Life and Death in the Tongue
Let no corrupting talk come out of your mouths, but only such as is good for building up, as fits the occasion, that it may give grace to those who hear. Ephesians 4:29 (ESV)
Grace builds up. When grace grips us we build up.
The Angel of the Lord said, “Mighty man of valor,” to cowardly Gideon. Jesus told defecting Peter, “Feed my lambs.” Graceful words give life not death.
Grace sees what could be. The angel could have confirmed the obvious-present to Gideon. You’re defeated. You’re hiding in a hole. You’re a nobody. That’s what Gideon thought of himself. But words of grace lifted him.
Graceful words teach us who we really are and who we can be. Saying graceful words produces vitality.
Why don’t we:
We don’t say the good to others because we remember their bad. We hold the past against them or we fret they won’t be worthy in the future. In either case, narrow legalists withhold good words. Grace builds up. Law tears down through attack or neglect.
Perfectionism is another performance based reason we withhold life-giving words. We expect more from others. However, the best way to help others become more is by celebrating progress and potential not criticizing past performance. Our past is it’s own billy club. We need words of life not death.

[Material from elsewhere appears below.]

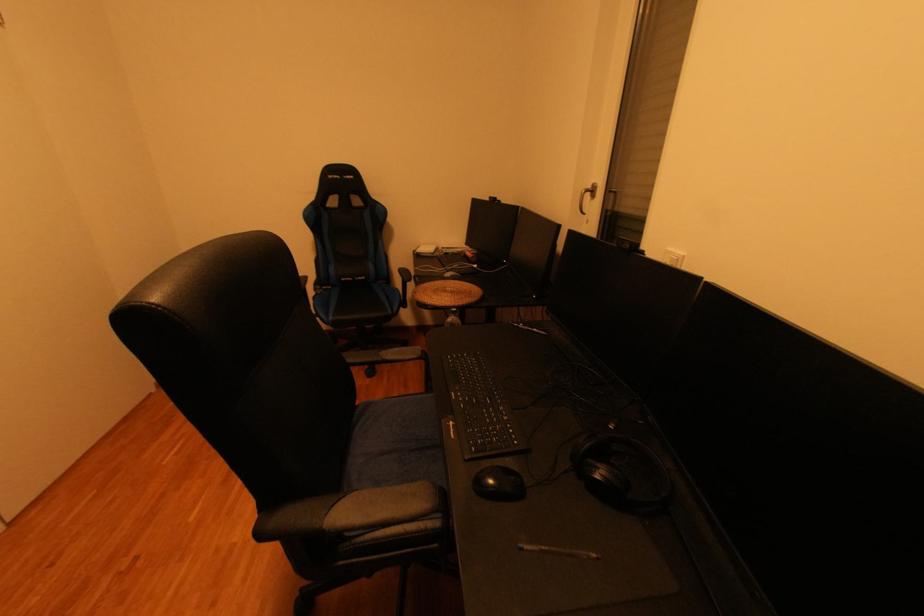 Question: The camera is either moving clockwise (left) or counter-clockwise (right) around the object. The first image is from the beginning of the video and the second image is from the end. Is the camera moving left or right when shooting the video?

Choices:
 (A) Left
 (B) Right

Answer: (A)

I’ve noticed that constantly saying good things to my wife makes both of us feel better. Funny how that works? The more good you say the better everyone’s life is. Lifting people is better than correcting or tearing down.
I’ve noticed a correlation between problem-focused talk and happiness. The more I talk about problems the more problems I see and the darker life becomes.
Law points out problems. Grace gives life. In the day to day, the tongue has the power of life.